Type out the complete listing below word for word, without its pictures.

-*-*-

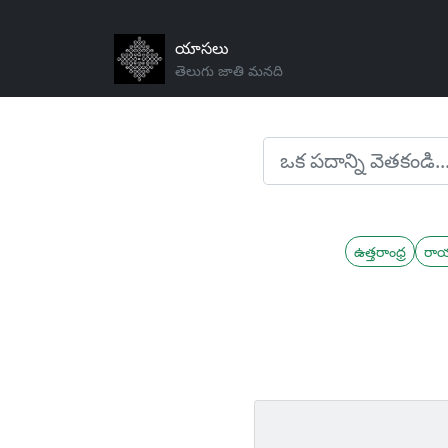
యాసలు
తెలుగు జాతి మనది
ఉత్తరాంధ్ర
రా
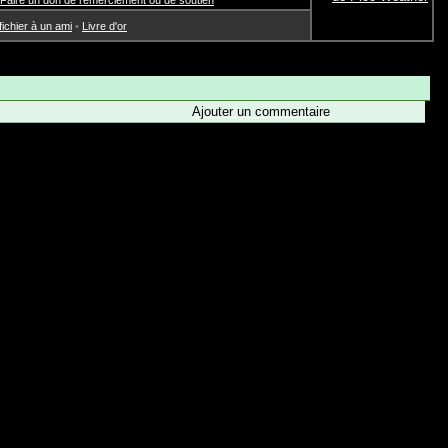
Faire un don de remerciement ou de soutien
chier à un ami
•
Livre d'or
Ajouter un commentaire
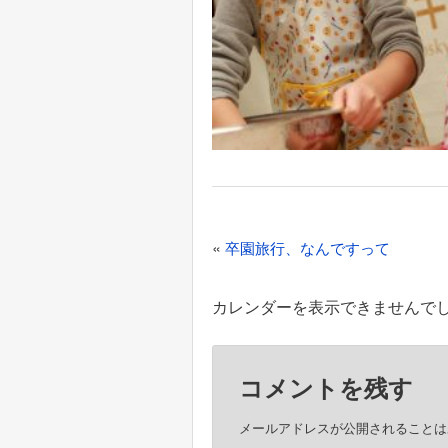
投
«
卒園旅行、なんですって
稿
ナ
カレンダーを表示できませんで
ビ
ゲ
コメントを残す
ー
シ
メールアドレスが公開されることは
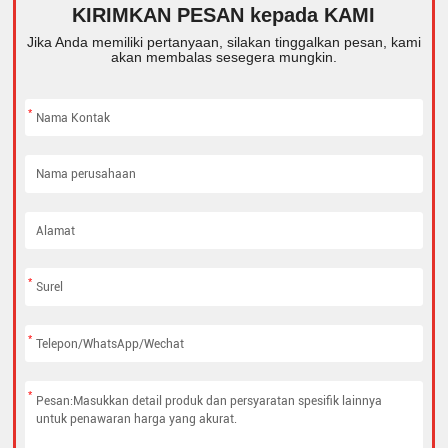
KIRIMKAN PESAN kepada KAMI
Jika Anda memiliki pertanyaan, silakan tinggalkan pesan, kami
akan membalas sesegera mungkin.
*
*
*
*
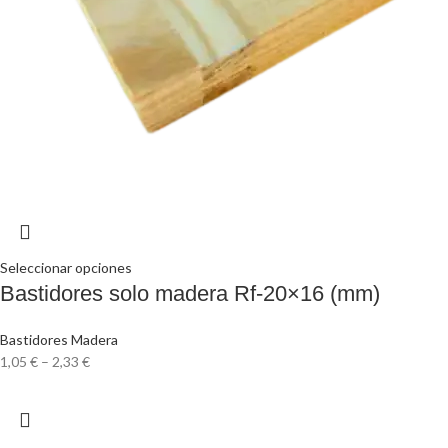
Seleccionar opciones
Bastidores solo madera Rf-20×16 (mm)
Bastidores Madera
1,05
€
–
2,33
€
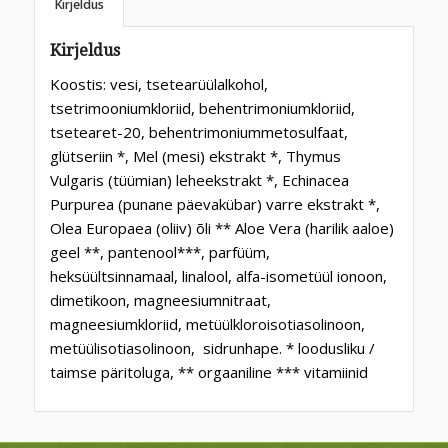
Kirjeldus
Kirjeldus
Koostis: vesi, tsetearüülalkohol,
tsetrimooniumkloriid, behentrimoniumkloriid,
tsetearet-20, behentrimoniummetosulfaat,
glütseriin *, Mel (mesi) ekstrakt *, Thymus
Vulgaris (tüümian) leheekstrakt *, Echinacea
Purpurea (punane päevakübar) varre ekstrakt *,
Olea Europaea (oliiv) õli ** Aloe Vera (harilik aaloe)
geel **, pantenool***, parfüüm,
heksüültsinnamaal, linalool, alfa-isometüül ionoon,
dimetikoon, magneesiumnitraat,
magneesiumkloriid, metüülkloroisotiasolinoon,
metüülisotiasolinoon, sidrunhape. * loodusliku /
taimse päritoluga, ** orgaaniline *** vitamiinid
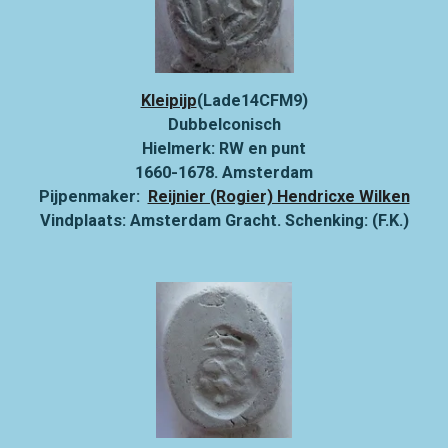
Kleipijp
(Lade14CFM9)
Dubbelconisch
Hielmerk: RW en punt
1660-1678. Amsterdam
Pijpenmaker:
Reijnier (Rogier) Hendricxe Wilken
Vindplaats: Amsterdam Gracht. Schenking: (F.K.)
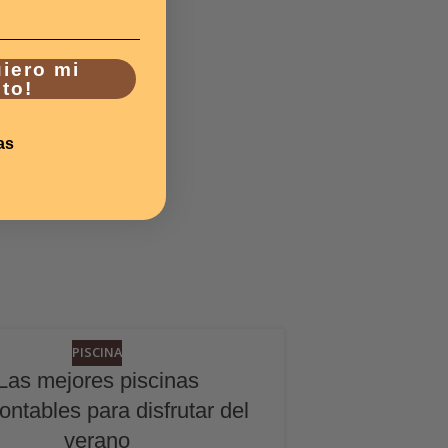
uiero mi
to!
as
PISCINA
22
Las mejores piscinas
JUN
ntables para disfrutar del
verano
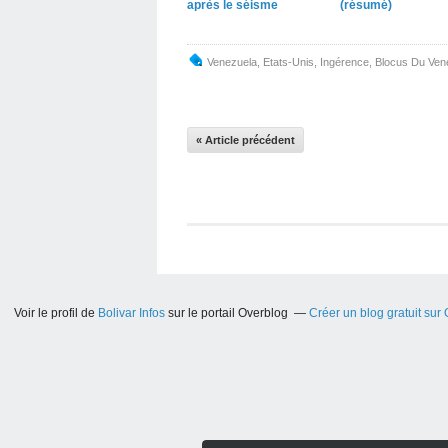
après le séisme
(résumé)
Venezuela
,
Etats-Unis
,
Ingérence
,
Blocus Du Ven
« Article précédent
Voir le profil de
Bolivar Infos
sur le portail Overblog
Créer un blog gratuit sur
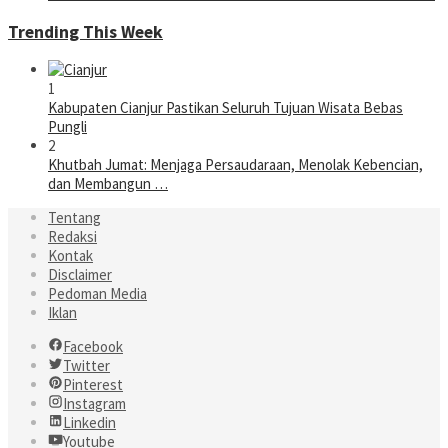
Trending This Week
1
Kabupaten Cianjur Pastikan Seluruh Tujuan Wisata Bebas
Pungli
2
Khutbah Jumat: Menjaga Persaudaraan, Menolak Kebencian,
dan Membangun …
Tentang
Redaksi
Kontak
Disclaimer
Pedoman Media
Iklan
Facebook
Twitter
Pinterest
Instagram
Linkedin
Youtube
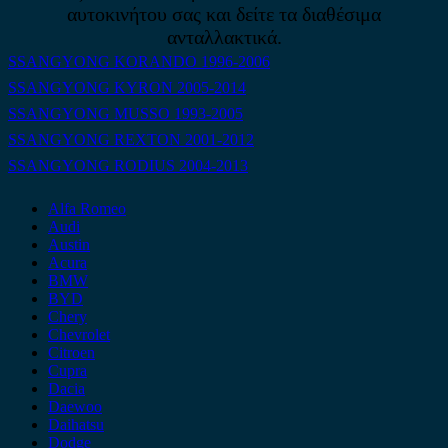
αυτοκινήτου σας και δείτε τα διαθέσιμα
ανταλλακτικά.
SSANGYONG KORANDO 1996-2006
SSANGYONG KYRON 2005-2014
SSANGYONG MUSSO 1993-2005
SSANGYONG REXTON 2001-2012
SSANGYONG RODIUS 2004-2013
Alfa Romeo
Audi
Austin
Acura
BMW
BYD
Chery
Chevrolet
Citroen
Cupra
Dacia
Daewoo
Daihatsu
Dodge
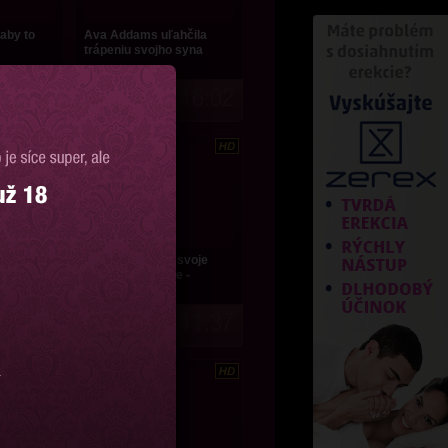
 aby to
Ava Addams uľahčila
trápeniu svojho syna
7:24
16:02
1819 videní
ej starší
Mamina posúva svoje
mavý
skúsenosti dcére -
názorne!
10:01
11:37
1761 videní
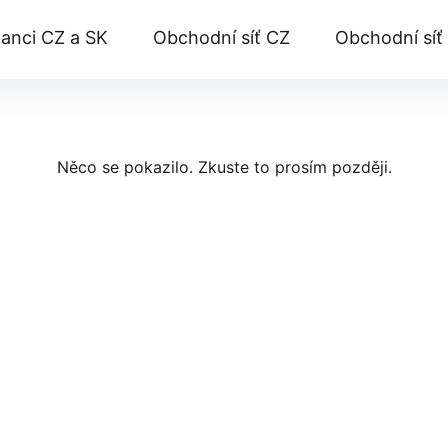
anci CZ a SK
Obchodní síť CZ
Obchodní síť
Něco se pokazilo. Zkuste to prosím později.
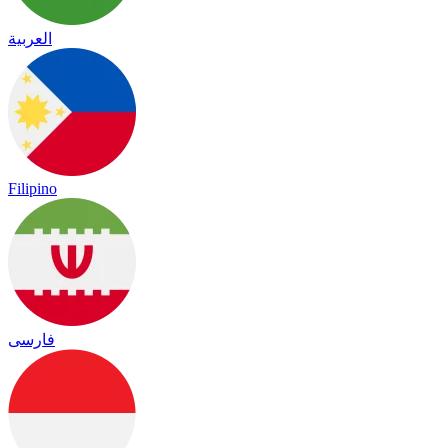
العربية
Filipino
فارسی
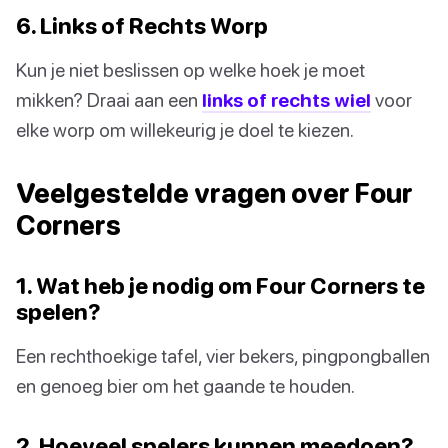
6. Links of Rechts Worp
Kun je niet beslissen op welke hoek je moet
mikken? Draai aan een
links of rechts wiel
voor
elke worp om willekeurig je doel te kiezen.
Veelgestelde vragen over Four
Corners
1. Wat heb je nodig om Four Corners te
spelen?
Een rechthoekige tafel, vier bekers, pingpongballen
en genoeg bier om het gaande te houden.
2. Hoeveel spelers kunnen meedoen?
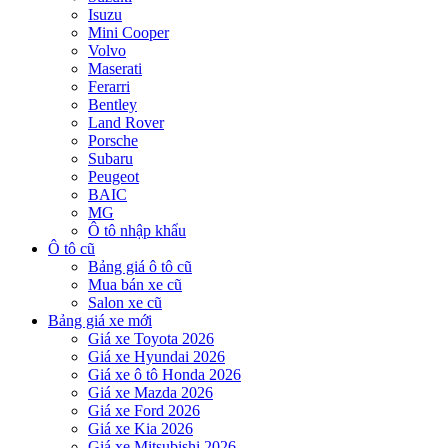
Isuzu
Mini Cooper
Volvo
Maserati
Ferarri
Bentley
Land Rover
Porsche
Subaru
Peugeot
BAIC
MG
Ô tô nhập khẩu
Ô tô cũ
Bảng giá ô tô cũ
Mua bán xe cũ
Salon xe cũ
Bảng giá xe mới
Giá xe Toyota 2026
Giá xe Hyundai 2026
Giá xe ô tô Honda 2026
Giá xe Mazda 2026
Giá xe Ford 2026
Giá xe Kia 2026
Giá xe Mitsubishi 2026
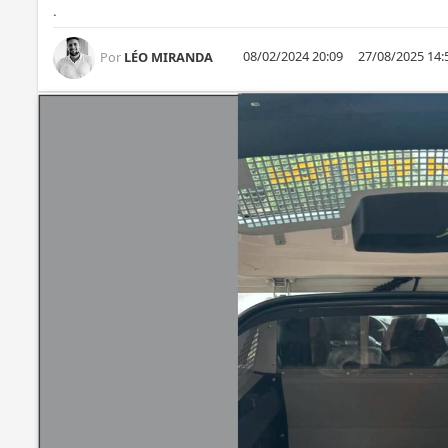
.
08/02/2024 20:09
27/08/2025 14:
Por
LÉO MIRANDA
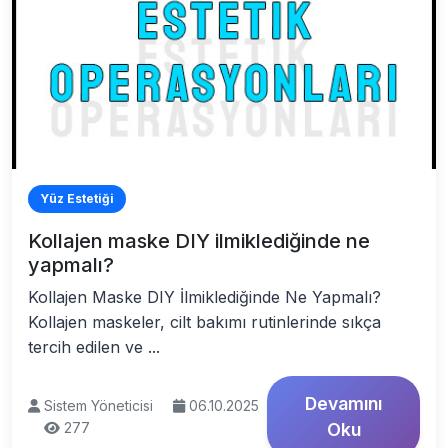
Yüz Estetiği
Kollajen maske DIY ilmiklediğinde ne
yapmalı?
Kollajen Maske DIY İlmiklediğinde Ne Yapmalı?
Kollajen maskeler, cilt bakımı rutinlerinde sıkça
tercih edilen ve ...
Devamını
Sistem Yöneticisi
06.10.2025
277
Oku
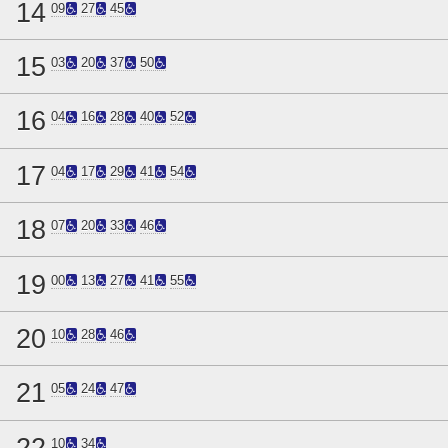
14
09
27
45
15
03
20
37
50
16
04
16
28
40
52
17
04
17
29
41
54
18
07
20
33
46
19
00
13
27
41
55
20
10
28
46
21
05
24
47
22
10
34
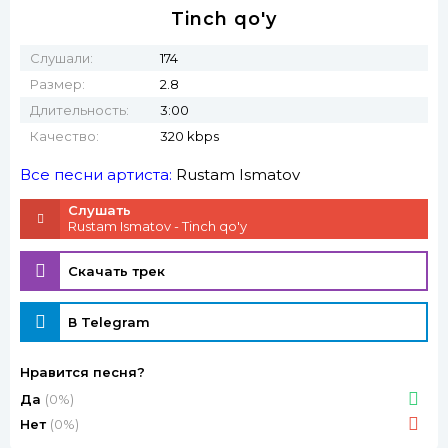
Tinch qo'y
Слушали:
174
Размер:
2.8
Длительность:
3:00
Качество:
320 kbps
Все песни артиста:
Rustam Ismatov
Слушать
Rustam Ismatov - Tinch qo'y
Скачать трек
В Telegram
Нравится песня?
Да
(0%)
Нет
(0%)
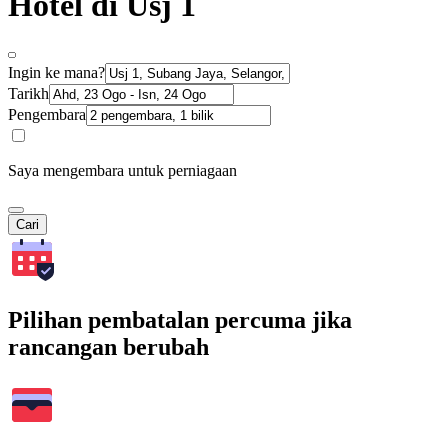
Hotel di Usj 1
Ingin ke mana?
Tarikh
Pengembara
Saya mengembara untuk perniagaan
Cari
Pilihan pembatalan percuma jika
rancangan berubah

-*-*-

* **Written response**:
యాసలు
తెలుగు జాతి మనది
ఉత్తరాంధ్ర
రా
Faire un don de remerciement ou de soutien
chier à un ami
•
Livre d'or
Ajouter un commentaire
投
«
卒園旅行、なんですって
稿
ナ
カレンダーを表示できませんで
ビ
ゲ
コメントを残す
ー
シ
メールアドレスが公開されることは
KIRIMKAN PESAN kepada KAMI
Jika Anda memiliki pertanyaan, silakan tinggalkan pesan, kami
akan membalas sesegera mungkin.
*
*
*
*
Seleccionar opciones
Bastidores solo madera Rf-20×16 (mm)
Bastidores Madera
1,05
€
–
2,33
€
Kirjeldus
Kirjeldus
Koostis: vesi, tsetearüülalkohol,
tsetrimooniumkloriid, behentrimoniumkloriid,
tsetearet-20, behentrimoniummetosulfaat,
glütseriin *, Mel (mesi) ekstrakt *, Thymus
Vulgaris (tüümian) leheekstrakt *, Echinacea
Purpurea (punane päevakübar) varre ekstrakt *,
Olea Europaea (oliiv) õli ** Aloe Vera (harilik aaloe)
geel **, pantenool***, parfüüm,
heksüültsinnamaal, linalool, alfa-isometüül ionoon,
dimetikoon, magneesiumnitraat,
magneesiumkloriid, metüülkloroisotiasolinoon,
metüülisotiasolinoon, sidrunhape. * loodusliku /
taimse päritoluga, ** orgaaniline *** vitamiinid
Kleipijp
(Lade14CFM9)
Dubbelconisch
Hielmerk: RW en punt
1660-1678. Amsterdam
Pijpenmaker:
Reijnier (Rogier) Hendricxe Wilken
Vindplaats: Amsterdam Gracht. Schenking: (F.K.)
uiero mi
to!
as
PISCINA
22
Las mejores piscinas
JUN
ntables para disfrutar del
verano
après le séisme
(résumé)
Venezuela
,
Etats-Unis
,
Ingérence
,
Blocus Du Ven
« Article précédent
Voir le profil de
Bolivar Infos
sur le portail Overblog
Créer un blog gratuit sur
Trending This Week
1
Kabupaten Cianjur Pastikan Seluruh Tujuan Wisata Bebas
Pungli
2
Khutbah Jumat: Menjaga Persaudaraan, Menolak Kebencian,
dan Membangun …
Tentang
Redaksi
Kontak
Disclaimer
Pedoman Media
Iklan
Facebook
Twitter
Pinterest
Instagram
Linkedin
Youtube
αυτοκινήτου σας και δείτε τα διαθέσιμα
ανταλλακτικά.
SSANGYONG KORANDO 1996-2006
SSANGYONG KYRON 2005-2014
SSANGYONG MUSSO 1993-2005
SSANGYONG REXTON 2001-2012
SSANGYONG RODIUS 2004-2013
Alfa Romeo
Audi
Austin
Acura
BMW
BYD
Chery
Chevrolet
Citroen
Cupra
Dacia
Daewoo
Daihatsu
Dodge
 aby to
Ava Addams uľahčila
trápeniu svojho syna
7:24
16:02
1819 videní
ej starší
Mamina posúva svoje
mavý
skúsenosti dcére -
názorne!
10:01
11:37
1761 videní
anci CZ a SK
Obchodní síť CZ
Obchodní síť
Něco se pokazilo. Zkuste to prosím později.
العربية
Filipino
فارسی
6. Links of Rechts Worp
Kun je niet beslissen op welke hoek je moet
mikken? Draai aan een
links of rechts wiel
voor
elke worp om willekeurig je doel te kiezen.
Veelgestelde vragen over Four
Corners
1. Wat heb je nodig om Four Corners te
spelen?
Een rechthoekige tafel, vier bekers, pingpongballen
en genoeg bier om het gaande te houden.
2. Hoeveel spelers kunnen meedoen?
Isuzu
Mini Cooper
Volvo
Maserati
Ferarri
Bentley
Land Rover
Porsche
Subaru
Peugeot
BAIC
MG
Ô tô nhập khẩu
Ô tô cũ
Bảng giá ô tô cũ
Mua bán xe cũ
Salon xe cũ
Bảng giá xe mới
Giá xe Toyota 2026
Giá xe Hyundai 2026
Giá xe ô tô Honda 2026
Giá xe Mazda 2026
Giá xe Ford 2026
Giá xe Kia 2026
Giá xe Mitsubishi 2026
.
08/02/2024 20:09
27/08/2025 14:
Por
LÉO MIRANDA
Yüz Estetiği
Kollajen maske DIY ilmiklediğinde ne
yapmalı?
Kollajen Maske DIY İlmiklediğinde Ne Yapmalı?
Kollajen maskeler, cilt bakımı rutinlerinde sıkça
tercih edilen ve ...
Devamını
Sistem Yöneticisi
06.10.2025
277
Oku
14
09
27
45
15
03
20
37
50
16
04
16
28
40
52
17
04
17
29
41
54
18
07
20
33
46
19
00
13
27
41
55
20
10
28
46
21
05
24
47
22
10
34
Tinch qo'y
Слушали:
174
Размер:
2.8
Длительность:
3:00
Качество:
320 kbps
Все песни артиста:
Rustam Ismatov
Слушать
Rustam Ismatov - Tinch qo'y
Скачать трек
В Telegram
Нравится песня?
Да
(0%)
Нет
(0%)
Hotel di Usj 1
Ingin ke mana?
Tarikh
Pengembara
Saya mengembara untuk perniagaan
Cari
Pilihan pembatalan percuma jika
rancangan berubah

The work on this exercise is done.